Angel Young, managing director of Nielsen Hong Kong and Macau, agrees that the group’s Nielsen Cares initiative, under which its associates participate in skills-based volunteering using Nielsen’s data and expertise, has benefited the company.

‘We strongly believe that the vitality of our business is closely linked to the health of the markets and communities in which it operates,’ she says. ‘As a global company, it is important for us to care for the markets and communities we rely on to operate our businesses.’

Another benefit of focused corporate philanthropy programmes appears to be greater customer engagement with the sponsoring companies. Toomey explains that, from a customer perspective, the programmes give credibility to the companies’ products and services, which leads to consumers appreciating them and wanting to spend money with them. It also helps brands to be authentic.

Young credits Nielsen’s philanthropic work with greater customer engagement. ‘When companies are able to really align their community engagement with their purpose and their mission, which usually aligns with what their product or service is, it really helps them to walk the walk,’ she says. ‘We see our philanthropic work leading to greater customer engagement, through direct collaboration with clients or the global reports we publish.’

Loughrey points out that when the firm is asked to tender for work, it is not uncommon for organisations to ask about issues such as gender diversity. ‘The type of organisation that would ask about information on diversity increasingly may also ask for information on corporate social responsibility initiatives,’ she says. ‘We are happy to say we have something structured and very active.’

Strong corporate philanthropy programmes, particularly those with employee volunteer programmes, have also been credited with greater staff retention and engagement. The 2016 Cone Communications Employee Engagement Study found that employees in the US increasingly want to bring their passions for social and environmental issues to the workplace.Three-quarters said that their job was more fulfilling when they were provided with opportunities to make a positive impact on social and environmental issues, while 58% said these commitments were a factor when deciding where to work, and 55% would be willing to accept a lower salary in order to work for a socially responsible company.

‘Besides creating impact on the community, we have also observed that this is a great talent attraction and retention appeal especially to our younger associates,’ Young says.

Help young leaders grow

Young has identified other benefits, too. ‘It is not just good for staff engagement; it helps young leaders grow through leading these different initiatives,’ she says. ’They gain leadership skills and project management experience and network with people outside of their usual circle of clients.’

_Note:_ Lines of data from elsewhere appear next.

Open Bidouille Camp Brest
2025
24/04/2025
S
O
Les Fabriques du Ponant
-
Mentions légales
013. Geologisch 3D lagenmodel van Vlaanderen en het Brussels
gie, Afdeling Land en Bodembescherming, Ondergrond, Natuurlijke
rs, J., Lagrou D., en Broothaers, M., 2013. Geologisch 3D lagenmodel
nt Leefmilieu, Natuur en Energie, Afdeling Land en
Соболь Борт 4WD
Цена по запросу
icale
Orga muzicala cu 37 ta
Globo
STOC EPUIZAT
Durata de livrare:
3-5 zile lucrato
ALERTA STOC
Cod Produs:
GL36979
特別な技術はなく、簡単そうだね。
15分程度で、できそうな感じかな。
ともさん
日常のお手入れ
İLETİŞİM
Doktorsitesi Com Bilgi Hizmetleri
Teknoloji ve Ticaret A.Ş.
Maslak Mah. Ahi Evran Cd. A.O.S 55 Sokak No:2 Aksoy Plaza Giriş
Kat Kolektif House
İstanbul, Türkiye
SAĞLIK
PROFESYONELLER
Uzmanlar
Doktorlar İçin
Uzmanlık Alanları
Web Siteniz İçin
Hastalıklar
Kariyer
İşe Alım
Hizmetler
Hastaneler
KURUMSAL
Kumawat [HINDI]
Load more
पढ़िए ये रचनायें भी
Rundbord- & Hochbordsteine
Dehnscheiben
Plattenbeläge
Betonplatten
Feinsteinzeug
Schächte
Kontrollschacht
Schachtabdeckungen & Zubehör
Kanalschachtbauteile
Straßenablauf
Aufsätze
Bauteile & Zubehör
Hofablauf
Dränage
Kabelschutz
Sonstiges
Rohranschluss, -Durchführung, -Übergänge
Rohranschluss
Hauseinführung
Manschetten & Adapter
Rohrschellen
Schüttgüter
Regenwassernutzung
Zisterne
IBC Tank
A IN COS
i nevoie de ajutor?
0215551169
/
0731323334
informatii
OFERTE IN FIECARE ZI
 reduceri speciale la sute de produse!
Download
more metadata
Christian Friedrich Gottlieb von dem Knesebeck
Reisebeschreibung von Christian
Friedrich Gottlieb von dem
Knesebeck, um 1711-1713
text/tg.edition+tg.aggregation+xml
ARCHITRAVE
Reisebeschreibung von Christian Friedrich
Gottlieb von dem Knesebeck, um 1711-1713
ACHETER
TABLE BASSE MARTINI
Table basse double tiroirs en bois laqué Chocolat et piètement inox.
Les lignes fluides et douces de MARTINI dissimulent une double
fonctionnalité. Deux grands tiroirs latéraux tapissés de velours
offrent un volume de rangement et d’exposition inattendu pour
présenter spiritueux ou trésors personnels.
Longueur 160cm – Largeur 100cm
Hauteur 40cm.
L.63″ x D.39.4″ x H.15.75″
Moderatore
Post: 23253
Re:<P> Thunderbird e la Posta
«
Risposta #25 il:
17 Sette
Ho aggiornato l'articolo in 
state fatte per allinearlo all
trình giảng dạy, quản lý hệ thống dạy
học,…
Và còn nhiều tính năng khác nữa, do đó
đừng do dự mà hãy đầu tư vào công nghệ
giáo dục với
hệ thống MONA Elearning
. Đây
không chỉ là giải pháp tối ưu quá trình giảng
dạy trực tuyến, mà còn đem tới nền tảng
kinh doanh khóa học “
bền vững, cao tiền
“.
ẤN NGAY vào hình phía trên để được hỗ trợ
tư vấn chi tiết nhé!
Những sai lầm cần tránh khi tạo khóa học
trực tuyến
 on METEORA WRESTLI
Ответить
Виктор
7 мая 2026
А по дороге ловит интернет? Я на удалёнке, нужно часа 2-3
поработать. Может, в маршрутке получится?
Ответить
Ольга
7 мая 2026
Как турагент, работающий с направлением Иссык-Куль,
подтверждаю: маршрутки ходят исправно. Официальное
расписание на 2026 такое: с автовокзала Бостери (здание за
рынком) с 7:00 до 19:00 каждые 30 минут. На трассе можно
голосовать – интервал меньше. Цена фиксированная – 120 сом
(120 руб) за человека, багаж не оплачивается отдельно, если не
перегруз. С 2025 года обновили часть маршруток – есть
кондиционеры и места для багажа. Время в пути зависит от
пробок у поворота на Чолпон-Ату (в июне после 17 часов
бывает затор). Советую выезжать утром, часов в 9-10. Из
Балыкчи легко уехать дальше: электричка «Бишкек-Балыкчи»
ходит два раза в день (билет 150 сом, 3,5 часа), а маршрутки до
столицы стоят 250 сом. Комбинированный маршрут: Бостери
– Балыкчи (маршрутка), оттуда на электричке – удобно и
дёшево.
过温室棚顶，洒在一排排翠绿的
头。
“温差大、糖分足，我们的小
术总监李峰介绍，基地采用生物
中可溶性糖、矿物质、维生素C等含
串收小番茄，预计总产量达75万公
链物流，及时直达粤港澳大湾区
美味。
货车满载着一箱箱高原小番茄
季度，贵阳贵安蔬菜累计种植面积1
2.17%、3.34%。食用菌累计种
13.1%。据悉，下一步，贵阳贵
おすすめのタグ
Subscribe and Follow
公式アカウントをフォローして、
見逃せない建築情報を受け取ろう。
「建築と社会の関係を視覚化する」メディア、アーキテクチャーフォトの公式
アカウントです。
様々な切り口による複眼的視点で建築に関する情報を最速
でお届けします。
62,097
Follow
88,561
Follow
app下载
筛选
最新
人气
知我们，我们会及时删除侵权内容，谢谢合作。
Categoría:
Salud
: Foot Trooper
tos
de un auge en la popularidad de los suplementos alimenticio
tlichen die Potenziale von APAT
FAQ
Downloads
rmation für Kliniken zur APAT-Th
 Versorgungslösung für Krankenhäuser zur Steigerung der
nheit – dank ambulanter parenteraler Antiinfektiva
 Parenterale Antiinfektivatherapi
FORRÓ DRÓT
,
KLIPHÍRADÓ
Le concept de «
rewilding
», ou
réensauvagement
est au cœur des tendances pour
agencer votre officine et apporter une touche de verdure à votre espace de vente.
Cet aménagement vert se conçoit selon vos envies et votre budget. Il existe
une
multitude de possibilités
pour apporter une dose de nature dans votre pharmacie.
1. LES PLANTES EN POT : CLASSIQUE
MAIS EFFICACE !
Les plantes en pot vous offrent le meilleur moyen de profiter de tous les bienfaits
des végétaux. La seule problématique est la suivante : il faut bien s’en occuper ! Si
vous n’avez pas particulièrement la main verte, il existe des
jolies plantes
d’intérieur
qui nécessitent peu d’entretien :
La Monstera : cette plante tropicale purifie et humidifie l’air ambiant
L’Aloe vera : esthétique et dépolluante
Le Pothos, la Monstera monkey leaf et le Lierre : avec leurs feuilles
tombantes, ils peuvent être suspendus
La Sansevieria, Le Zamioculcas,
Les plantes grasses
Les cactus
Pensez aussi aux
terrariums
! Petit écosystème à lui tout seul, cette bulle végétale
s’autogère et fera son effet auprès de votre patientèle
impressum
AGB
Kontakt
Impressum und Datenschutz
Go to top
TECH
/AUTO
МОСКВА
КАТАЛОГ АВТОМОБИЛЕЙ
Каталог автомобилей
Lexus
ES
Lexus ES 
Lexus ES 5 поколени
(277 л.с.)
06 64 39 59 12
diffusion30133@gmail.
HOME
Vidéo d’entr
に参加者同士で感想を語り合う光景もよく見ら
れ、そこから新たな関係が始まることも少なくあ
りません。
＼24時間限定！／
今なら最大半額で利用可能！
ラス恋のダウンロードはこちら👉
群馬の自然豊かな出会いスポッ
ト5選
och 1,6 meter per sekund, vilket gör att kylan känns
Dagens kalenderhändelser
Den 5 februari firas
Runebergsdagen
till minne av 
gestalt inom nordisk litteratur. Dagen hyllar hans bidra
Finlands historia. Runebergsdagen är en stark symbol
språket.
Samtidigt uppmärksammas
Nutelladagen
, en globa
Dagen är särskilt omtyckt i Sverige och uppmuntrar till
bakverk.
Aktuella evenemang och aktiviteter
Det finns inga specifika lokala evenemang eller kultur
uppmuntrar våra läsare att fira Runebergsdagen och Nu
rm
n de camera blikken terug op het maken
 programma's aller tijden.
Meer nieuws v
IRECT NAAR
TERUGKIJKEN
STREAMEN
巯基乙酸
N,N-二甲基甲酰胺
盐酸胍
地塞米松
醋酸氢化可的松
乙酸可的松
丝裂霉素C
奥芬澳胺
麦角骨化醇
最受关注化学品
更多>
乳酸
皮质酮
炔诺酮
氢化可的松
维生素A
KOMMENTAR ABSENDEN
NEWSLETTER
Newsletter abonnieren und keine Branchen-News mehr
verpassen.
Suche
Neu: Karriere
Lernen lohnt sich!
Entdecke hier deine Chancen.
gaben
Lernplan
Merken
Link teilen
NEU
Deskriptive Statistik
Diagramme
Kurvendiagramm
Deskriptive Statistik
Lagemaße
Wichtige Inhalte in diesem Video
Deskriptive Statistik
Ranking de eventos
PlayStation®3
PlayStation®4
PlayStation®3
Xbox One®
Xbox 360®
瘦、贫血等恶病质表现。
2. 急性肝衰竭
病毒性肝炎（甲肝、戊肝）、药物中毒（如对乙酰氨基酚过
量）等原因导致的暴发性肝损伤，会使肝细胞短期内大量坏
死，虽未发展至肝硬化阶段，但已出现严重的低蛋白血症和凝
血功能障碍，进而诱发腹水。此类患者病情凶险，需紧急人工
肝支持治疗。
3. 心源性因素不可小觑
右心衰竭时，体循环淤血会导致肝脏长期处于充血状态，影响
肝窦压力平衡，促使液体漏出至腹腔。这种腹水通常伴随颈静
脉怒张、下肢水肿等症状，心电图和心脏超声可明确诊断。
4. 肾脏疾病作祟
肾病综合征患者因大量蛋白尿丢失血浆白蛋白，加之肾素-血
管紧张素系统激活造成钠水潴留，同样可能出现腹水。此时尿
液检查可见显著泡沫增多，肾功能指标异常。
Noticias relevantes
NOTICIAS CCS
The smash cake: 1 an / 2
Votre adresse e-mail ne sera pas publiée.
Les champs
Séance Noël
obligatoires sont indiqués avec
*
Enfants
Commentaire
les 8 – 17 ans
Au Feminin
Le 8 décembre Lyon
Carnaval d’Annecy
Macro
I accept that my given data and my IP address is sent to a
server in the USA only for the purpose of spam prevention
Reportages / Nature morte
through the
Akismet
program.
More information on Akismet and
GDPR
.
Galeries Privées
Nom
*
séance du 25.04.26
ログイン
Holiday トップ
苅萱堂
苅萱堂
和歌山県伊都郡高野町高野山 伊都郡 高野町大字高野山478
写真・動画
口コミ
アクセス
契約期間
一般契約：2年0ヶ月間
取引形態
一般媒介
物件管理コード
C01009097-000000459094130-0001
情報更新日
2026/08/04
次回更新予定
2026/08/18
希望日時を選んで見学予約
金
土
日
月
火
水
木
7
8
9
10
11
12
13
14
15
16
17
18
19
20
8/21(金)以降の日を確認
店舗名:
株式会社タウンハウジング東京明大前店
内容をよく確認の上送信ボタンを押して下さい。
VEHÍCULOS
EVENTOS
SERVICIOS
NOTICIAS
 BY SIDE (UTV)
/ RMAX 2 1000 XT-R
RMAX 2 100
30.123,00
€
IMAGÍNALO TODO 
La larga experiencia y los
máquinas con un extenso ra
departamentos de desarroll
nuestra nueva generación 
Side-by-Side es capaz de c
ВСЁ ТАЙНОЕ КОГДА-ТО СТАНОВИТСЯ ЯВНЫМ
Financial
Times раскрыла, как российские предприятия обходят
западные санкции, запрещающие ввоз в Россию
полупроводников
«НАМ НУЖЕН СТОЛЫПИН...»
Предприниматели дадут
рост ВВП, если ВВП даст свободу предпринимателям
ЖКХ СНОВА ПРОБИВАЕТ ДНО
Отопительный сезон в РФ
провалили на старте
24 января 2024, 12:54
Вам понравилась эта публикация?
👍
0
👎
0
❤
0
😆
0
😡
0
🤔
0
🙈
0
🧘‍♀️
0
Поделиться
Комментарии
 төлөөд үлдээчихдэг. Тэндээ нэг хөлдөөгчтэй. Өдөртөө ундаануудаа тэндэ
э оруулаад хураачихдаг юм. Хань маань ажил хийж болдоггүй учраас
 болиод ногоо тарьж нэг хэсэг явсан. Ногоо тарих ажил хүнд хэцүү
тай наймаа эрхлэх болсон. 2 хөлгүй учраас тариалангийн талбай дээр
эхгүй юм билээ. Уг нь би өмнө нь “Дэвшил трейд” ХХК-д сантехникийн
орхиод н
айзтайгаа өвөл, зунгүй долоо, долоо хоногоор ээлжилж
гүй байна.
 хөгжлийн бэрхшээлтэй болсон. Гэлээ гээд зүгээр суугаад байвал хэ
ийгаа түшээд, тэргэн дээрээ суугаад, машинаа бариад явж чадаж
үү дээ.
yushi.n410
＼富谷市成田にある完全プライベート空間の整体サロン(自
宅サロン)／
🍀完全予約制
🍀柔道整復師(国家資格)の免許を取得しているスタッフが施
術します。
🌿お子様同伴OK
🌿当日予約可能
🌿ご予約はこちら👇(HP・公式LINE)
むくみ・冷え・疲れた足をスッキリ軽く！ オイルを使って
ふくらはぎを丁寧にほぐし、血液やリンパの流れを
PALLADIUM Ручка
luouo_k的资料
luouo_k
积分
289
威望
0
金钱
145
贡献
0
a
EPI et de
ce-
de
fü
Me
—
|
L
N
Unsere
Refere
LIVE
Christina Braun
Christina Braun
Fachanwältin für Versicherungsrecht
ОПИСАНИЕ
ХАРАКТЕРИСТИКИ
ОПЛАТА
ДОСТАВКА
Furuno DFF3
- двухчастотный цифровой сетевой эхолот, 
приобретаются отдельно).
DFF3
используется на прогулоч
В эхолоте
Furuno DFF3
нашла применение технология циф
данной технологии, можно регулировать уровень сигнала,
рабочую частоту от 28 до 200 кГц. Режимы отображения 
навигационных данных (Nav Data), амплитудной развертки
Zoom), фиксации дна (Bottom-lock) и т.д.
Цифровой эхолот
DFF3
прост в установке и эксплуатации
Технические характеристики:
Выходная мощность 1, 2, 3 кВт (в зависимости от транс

Galaxy has also observed a positive impact on staff. ‘Job seekers who see that volunteerism or financial giving is part of the company culture are likely to see that as a positive for the company,’ he says. ‘Individuals who already volunteer or work with charities are likely to be drawn to a company with the same values.’

He adds that volunteer work can also boost team members’ morale, particularly if they value the idea of giving back to the community. ‘Team members who work together on a volunteer or charity event get to know each other beyond the typical scope of work. The work may even improve teamwork on work projects,’ he says.

Research by Nielsen suggests that corporate social responsibility and volunteering programmes have a positive impact on corporate brands. ‘In the consumer goods sector, companies that have this commitment to sustainability grew more than 4% globally, while those without it grew less than 1%,’ Young says, adding that consumers were willing to pay more for sustainable brands.

Prudential has also seen benefits from its philanthropic activities. ‘Our colleagues have commented they appreciate the fact we have such a dedicated community investment entity, and that the company’s values align closely with theirs,’ Fancy says. ‘This generates positive motivation that is reflected in their interactions with customers, which benefits the business as a whole.’